Input data:
^^^^^^^^^^^^^^^^
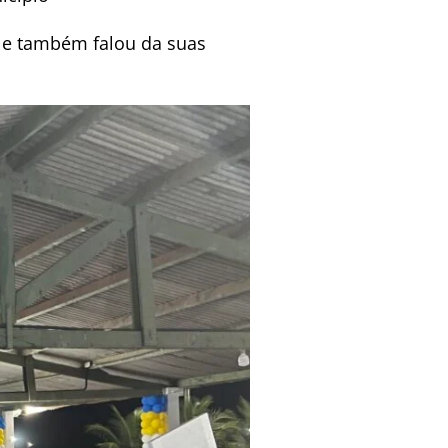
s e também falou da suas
^^^^^^^^^^^^^^^^
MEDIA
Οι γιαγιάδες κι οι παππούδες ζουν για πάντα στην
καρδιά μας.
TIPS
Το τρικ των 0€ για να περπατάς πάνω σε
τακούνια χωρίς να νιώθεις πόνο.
^^^^^^^^^^^^^^^^
Task to complete:
Going down the listing above, begin printing at the line with "καρδιά μας." and finish with the line with "τακούνια χωρίς να νιώθεις πόνο.", exactly as they appear.

Task solution:
καρδιά μας.
TIPS
Το τρικ των 0€ για να περπατάς πάνω σε
τακούνια χωρίς να νιώθεις πόνο.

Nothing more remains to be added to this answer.